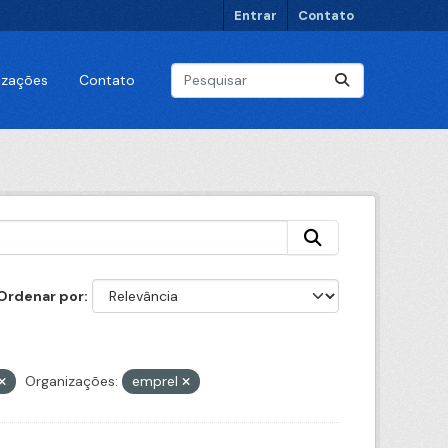
Entrar
Contato
lizações
Contato
Ordenar por
Organizações:
emprel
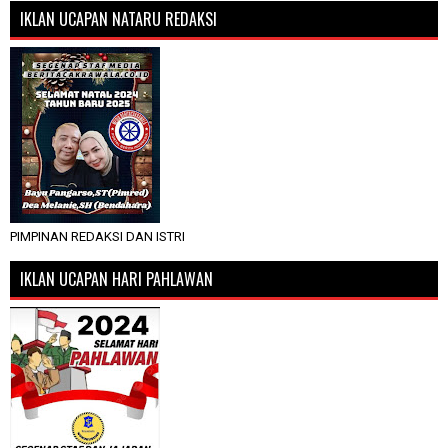
IKLAN UCAPAN NATARU REDAKSI
PIMPINAN REDAKSI DAN ISTRI
IKLAN UCAPAN HARI PAHLAWAN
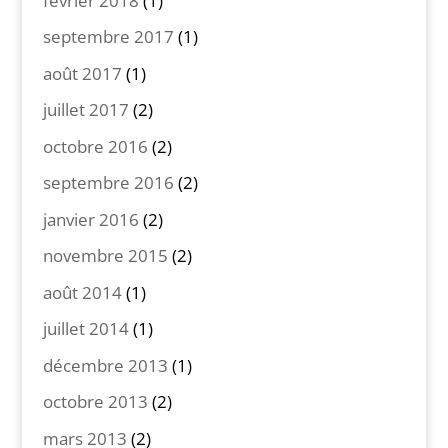
février 2018
(1)
septembre 2017
(1)
août 2017
(1)
juillet 2017
(2)
octobre 2016
(2)
septembre 2016
(2)
janvier 2016
(2)
novembre 2015
(2)
août 2014
(1)
juillet 2014
(1)
décembre 2013
(1)
octobre 2013
(2)
mars 2013
(2)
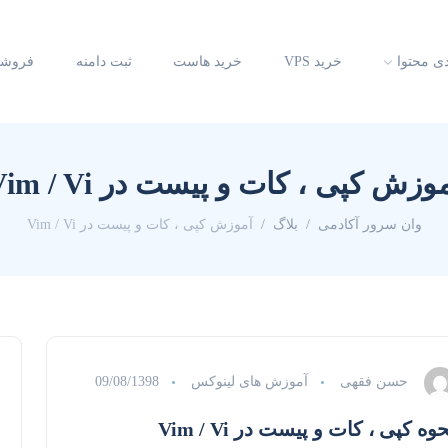
دی محتوا
خرید VPS
خرید هاست
ثبت دامنه
فروشگ
وزش کپی ، کات و پیست در Vim / Vi
وان سرور آکادمی
بلاگ
آموزش کپی ، کات و پیست در Vim / Vi
حسن فقهی
آموزش های لینوکس
09/08/1398
وه کپی ، کات و پیست در Vim / Vi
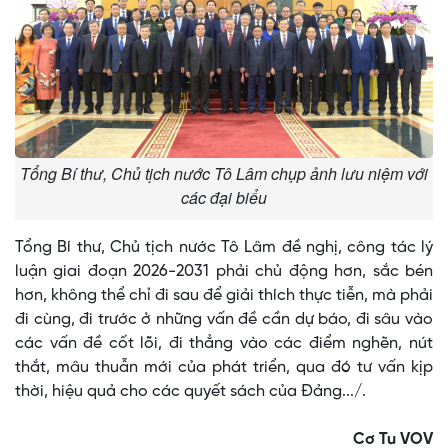
Tổng Bí thư, Chủ tịch nước Tô Lâm chụp ảnh lưu niệm với
các đại biểu
Tổng Bí thư, Chủ tịch nước Tô Lâm đề nghị, công tác lý
luận giai đoạn 2026-2031 phải chủ động hơn, sắc bén
hơn, không thể chỉ đi sau để giải thích thực tiễn, mà phải
đi cùng, đi trước ở những vấn đề cần dự báo, đi sâu vào
các vấn đề cốt lõi, đi thẳng vào các điểm nghẽn, nút
thắt, mâu thuẫn mới của phát triển, qua đó tư vấn kịp
thời, hiệu quả cho các quyết sách của Đảng.../.
Cơ Tu VOV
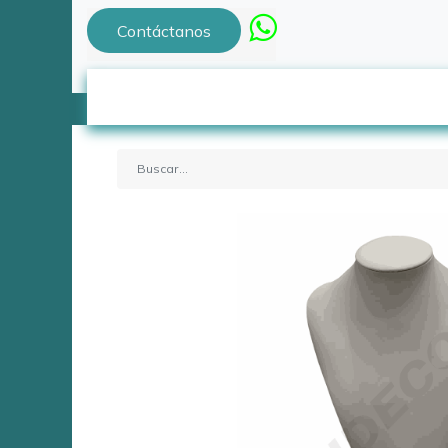
Contáctanos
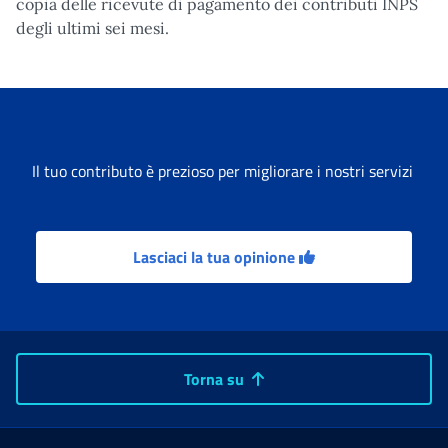
copia delle ricevute di pagamento dei contributi INPS
degli ultimi sei mesi.
Il tuo contributo è prezioso per migliorare i nostri servizi
Lasciaci la tua opinione
Torna su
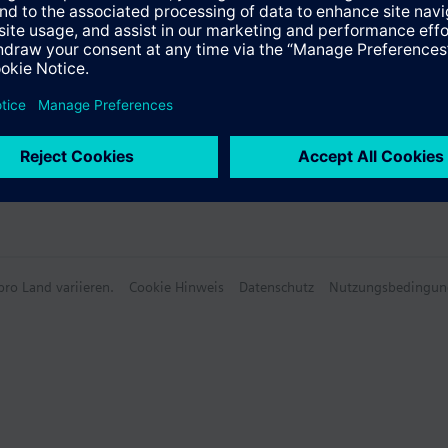
e Daten
ro Land variieren.
Cookie Hinweis
Datenschutz
Nutzungsbedingun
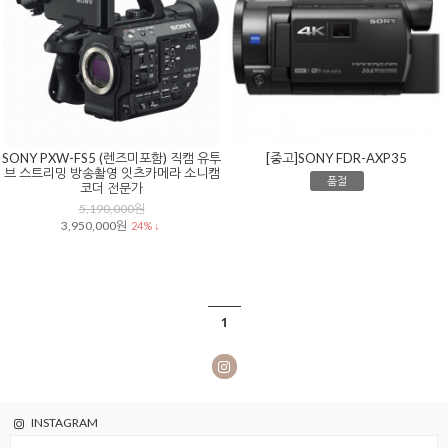
SONY PXW-FS5 (렌즈미포함) 직캠 유투
[중고]SONY FDR-AXP35
브 스트리밍 방송촬영 잇츠카메라 소니캠
품절
코더 전문가
5,190,000원
3,950,000원
24% ↓
1
INSTAGRAM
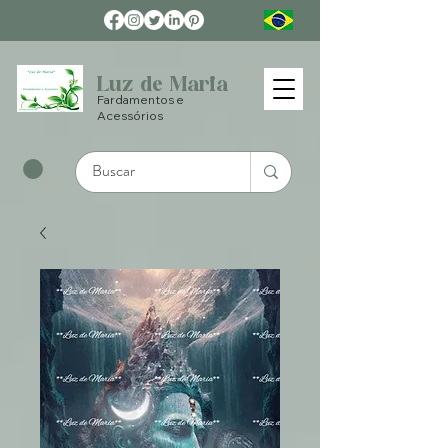
Luz de Maria
Fardamentos e
Acessórios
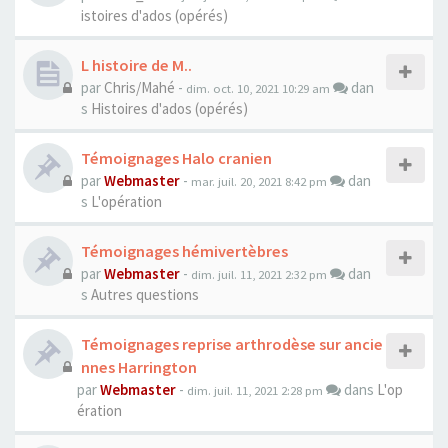
istoires d'ados (opérés)
L histoire de M..
par
Chris/Mahé
-
dan
dim. oct. 10, 2021 10:29 am
s
Histoires d'ados (opérés)
Témoignages Halo cranien
par
Webmaster
-
dan
mar. juil. 20, 2021 8:42 pm
s
L'opération
Témoignages hémivertèbres
par
Webmaster
-
dan
dim. juil. 11, 2021 2:32 pm
s
Autres questions
Témoignages reprise arthrodèse sur ancie
nnes Harrington
par
Webmaster
-
dans
L'op
dim. juil. 11, 2021 2:28 pm
ération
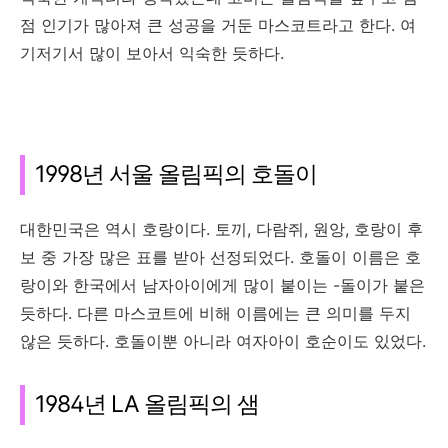
점 인기가 많아져 큰 성공을 거둔 마스코트라고 한다. 여
기저기서 많이 보아서 익숙한 듯하다.
1998년 서울 올림픽의 호돌이
대한민국은 역시 호랑이다. 토끼, 다람쥐, 원앙, 호랑이 후
보 중 가장 많은 표를 받아 선정되었다. 호돌이 이름은 호
랑이와 한국에서 남자아이에게 많이 붙이는 -돌이가 붙은
듯하다. 다른 마스코트에 비해 이름에는 큰 의미를 두지
않은 듯하다. 호돌이뿐 아니라 여자아이 호순이도 있었다.
1984년 LA 올림픽의 샘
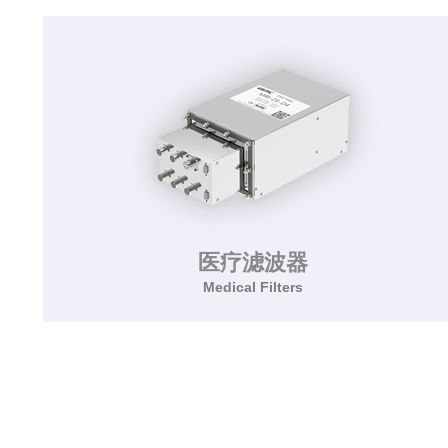
该系列滤波器适用于电动汽车，专为新能源汽车
设计，抑制电机控制器的电磁干扰发射，适合规
模化生产。
了解更多>>
医疗滤波器
Medical Filters
医疗滤波器
Medical Filters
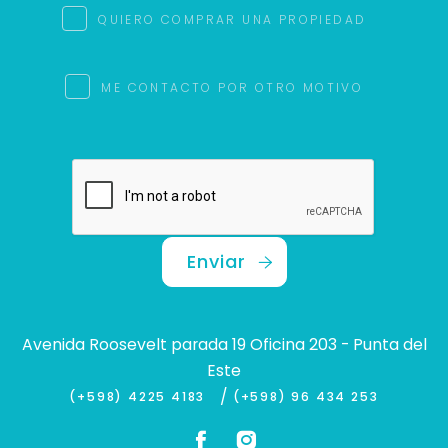
QUIERO COMPRAR UNA PROPIEDAD
ME CONTACTO POR OTRO MOTIVO
Enviar
Avenida Roosevelt parada 19 Oficina 203 - Punta del
Este
/
(+598) 4225 4183
(+598) 96 434 253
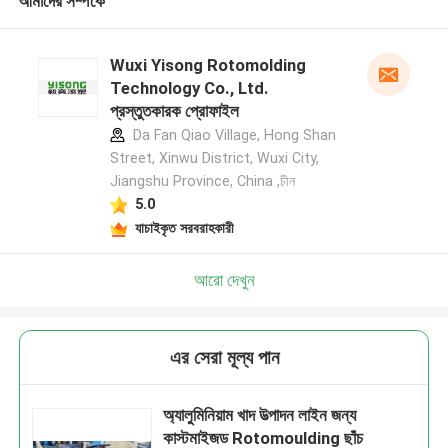
আমাদের সম্পর্কে
Wuxi Yisong Rotomolding
Technology Co., Ltd.
প্রস্তুতকারক প্রোফাইল
Da Fan Qiao Village, Hong Shan
Street, Xinwu District, Wuxi City,
Jiangshu Province, China ,চীন
5.0
যাচাইকৃত সরবরাহকারী
আরো দেখুন
এর সেরা মূল্য পান
অ্যালুমিনিয়াম খাদ উত্পাদন লাইন জন্য
কাস্টমাইজড Rotomoulding ছাঁচ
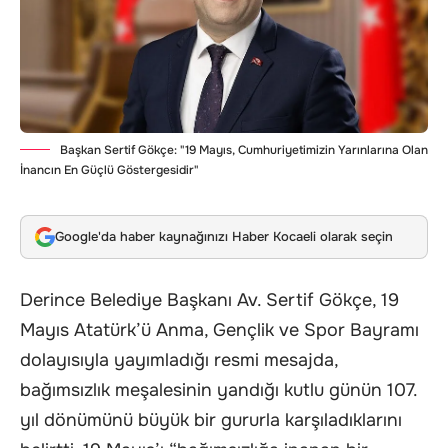
Başkan Sertif Gökçe: "19 Mayıs, Cumhuriyetimizin Yarınlarına Olan
İnancın En Güçlü Göstergesidir"
Google'da haber kaynağınızı Haber Kocaeli olarak seçin
Derince Belediye Başkanı Av. Sertif Gökçe, 19
Mayıs Atatürk’ü Anma, Gençlik ve Spor Bayramı
dolayısıyla yayımladığı resmi mesajda,
bağımsızlık meşalesinin yandığı kutlu günün 107.
yıl dönümünü büyük bir gururla karşıladıklarını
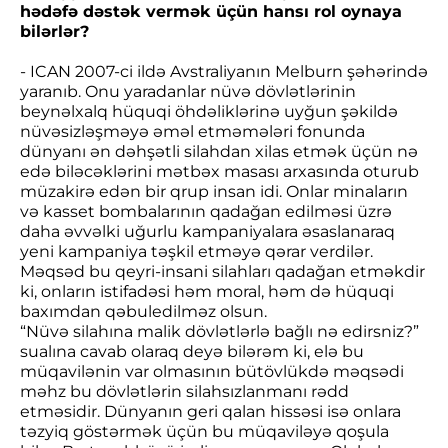
hədəfə dəstək vermək üçün hansı rol oynaya
bilərlər?
- ICAN 2007-ci ildə Avstraliyanın Melburn şəhərində
yaranıb. Onu yaradanlar nüvə dövlətlərinin
beynəlxalq hüquqi öhdəliklərinə uyğun şəkildə
nüvəsizləşməyə əməl etməmələri fonunda
dünyanı ən dəhşətli silahdan xilas etmək üçün nə
edə biləcəklərini mətbəx masası arxasında oturub
müzakirə edən bir qrup insan idi. Onlar minaların
və kasset bombalarının qadağan edilməsi üzrə
daha əvvəlki uğurlu kampaniyalara əsaslanaraq
yeni kampaniya təşkil etməyə qərar verdilər.
Məqsəd bu qeyri-insani silahları qadağan etməkdir
ki, onların istifadəsi həm moral, həm də hüquqi
baxımdan qəbuledilməz olsun.
“Nüvə silahına malik dövlətlərlə bağlı nə edirsniz?”
sualına cavab olaraq deyə bilərəm ki, elə bu
müqavilənin var olmasının bütövlükdə məqsədi
məhz bu dövlətlərin silahsızlanmanı rədd
etməsidir. Dünyanın geri qalan hissəsi isə onlara
təzyiq göstərmək üçün bu müqaviləyə qoşula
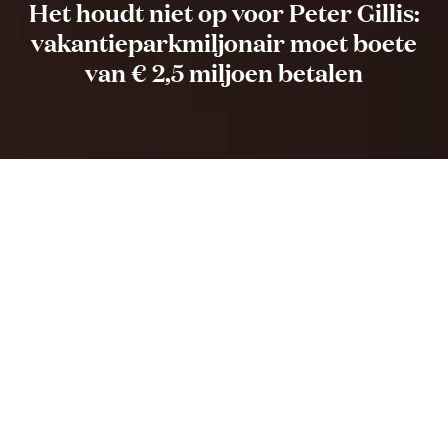
Het houdt niet op voor Peter Gillis:
vakantieparkmiljonair moet boete
van € 2,5 miljoen betalen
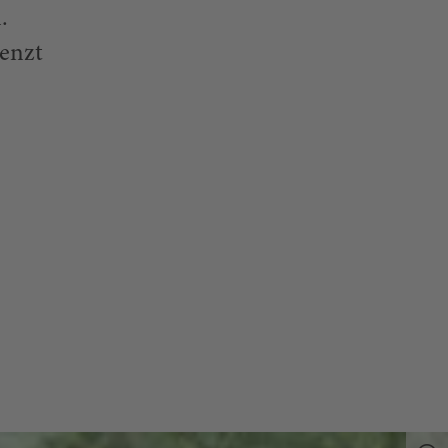
.
renzt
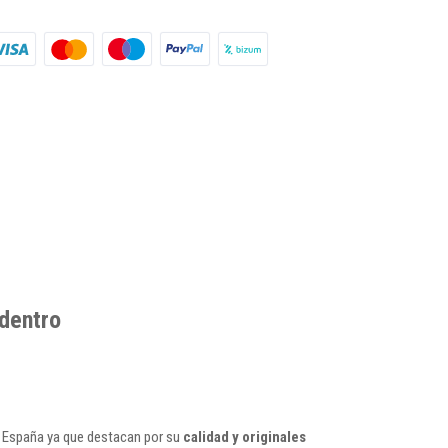
 dentro
en España ya que destacan por su
calidad y originales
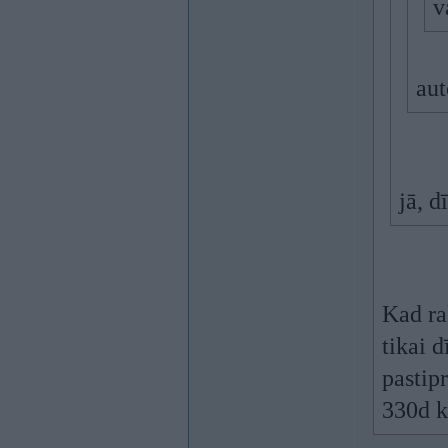
v
aut
jā, d
Kad ra
tikai 
pastip
330d k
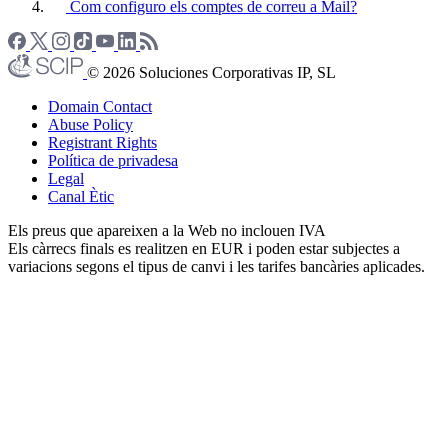
Com configuro els comptes de correu a Mail?
© 2026 Soluciones Corporativas IP, SL
Domain Contact
Abuse Policy
Registrant Rights
Política de privadesa
Legal
Canal Ètic
Els preus que apareixen a la Web no inclouen IVA
Els càrrecs finals es realitzen en EUR i poden estar subjectes a
variacions segons el tipus de canvi i les tarifes bancàries aplicades.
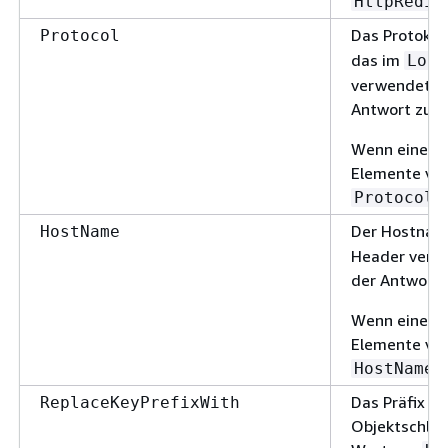
HttpRedir
Das Protokol
Protocol
das im
Loca
verwendet we
Antwort zurü
Wenn eines 
Elemente vor
n
Protocol
Der Hostnam
HostName
Header verwe
der Antwort 
Wenn eines 
Elemente vor
n
HostName
Das Präfix d
ReplaceKeyPrefixWith
Objektschlüs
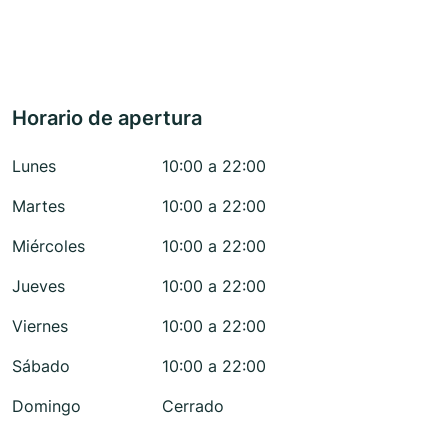
Horario de apertura
Lunes
10:00 a 22:00
Martes
10:00 a 22:00
Miércoles
10:00 a 22:00
Jueves
10:00 a 22:00
Viernes
10:00 a 22:00
Sábado
10:00 a 22:00
Domingo
Cerrado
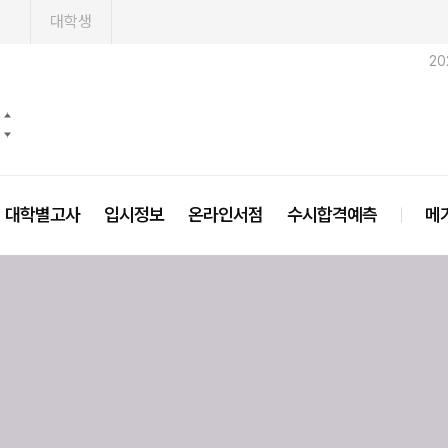
1
대학생
20
대학별고사
입시정보
온라인서점
수시합격예측
메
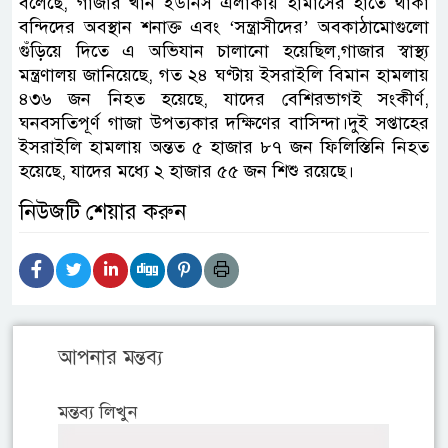
বলেছে, গাজার খান ইউনিস এলাকায় হামাসের হাতে থাকা
বন্দিদের অবস্থান শনাক্ত এবং ‘সন্ত্রাসীদের’ অবকাঠামোগুলো
গুঁড়িয়ে দিতে এ অভিযান চালানো হয়েছিল,গাজার স্বাস্থ্য
মন্ত্রণালয় জানিয়েছে, গত ২৪ ঘণ্টায় ইসরাইলি বিমান হামলায়
৪৩৬ জন নিহত হয়েছে, যাদের বেশিরভাগই সংকীর্ণ,
ঘনবসতিপূর্ণ গাজা উপত্যকার দক্ষিণের বাসিন্দা।দুই সপ্তাহের
ইসরাইলি হামলায় অন্তত ৫ হাজার ৮৭ জন ফিলিস্তিনি নিহত
হয়েছে, যাদের মধ্যে ২ হাজার ৫৫ জন শিশু রয়েছে।
নিউজটি শেয়ার করুন
আপনার মন্তব্য
মন্তব্য লিখুন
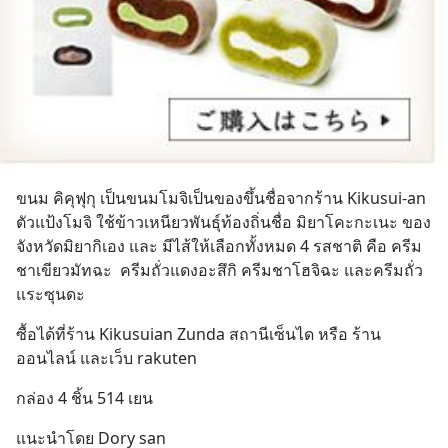
ขนม คิคุฟุกุ เป็นขนมโมจิเป็นของขึ้นชื่อจากร้าน Kikusui-an 
ตัวแป้งโมจิ ใช้ข้าวเหนียวพันธุ์ท้องถิ่นชื่อ มิยาโคะกะเนะ ของ
จังหวัดมิยากิเอง และ มีไส้ให้เลือกทั้งหมด 4 รสชาติ คือ ครีม
ชาเขียวมัทฉะ  ครีมถั่วแดงอะสึกิ ครีมชาโฮจิฉะ และครีมถั่ว
แระซุนดะ
ซื้อได้ที่ร้าน Kikusuian Zunda สถานีเซ็นได หรือ ร้าน
ออนไลน์ และเว็บ rakuten
กล่อง 4 ชิ้น 514 เยน
แนะนำโดย Dory san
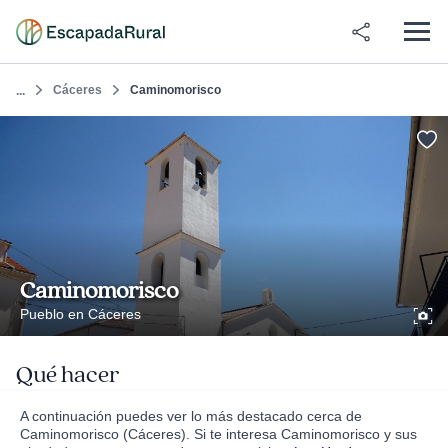
Cáceres
Caminomorisco
...
Caminomorisco
Pueblo en Cáceres
Qué hacer
A continuación puedes ver lo más destacado cerca de
Caminomorisco (Cáceres). Si te interesa Caminomorisco y sus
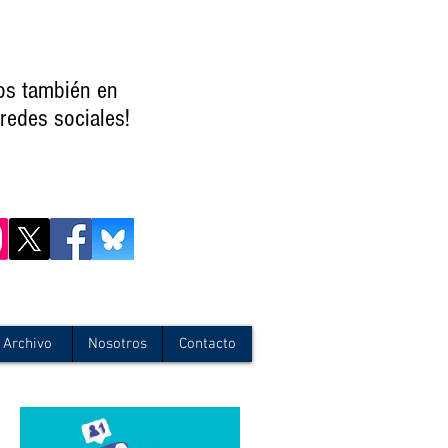
os también en
redes sociales!
Archivo
Nosotros
Contacto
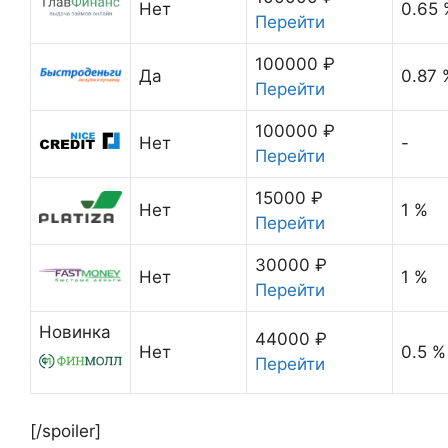
Нет
0.65 
Перейти
100000 ₽
Да
0.87 
Перейти
100000 ₽
Нет
-
Перейти
15000 ₽
Нет
1 %
Перейти
30000 ₽
Нет
1 %
Перейти
Новинка
44000 ₽
Нет
0.5 %
Перейти
[/spoiler]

——

Exercise instructions
Start at the line containing "Mayıs Atatürk’ü Anma, Gençlik ve Spor Bayramı" above and stop at the line containing "- ICAN 2007-ci". Output those lines exactly, both included, but none of the pictures.

Solution to the problem
Mayıs Atatürk’ü Anma, Gençlik ve Spor Bayramı
dolayısıyla yayımladığı resmi mesajda,
bağımsızlık meşalesinin yandığı kutlu günün 107.
yıl dönümünü büyük bir gururla karşıladıklarını
hədəfə dəstək vermək üçün hansı rol oynaya
bilərlər?
- ICAN 2007-ci ildə Avstraliyanın Melburn şəhərində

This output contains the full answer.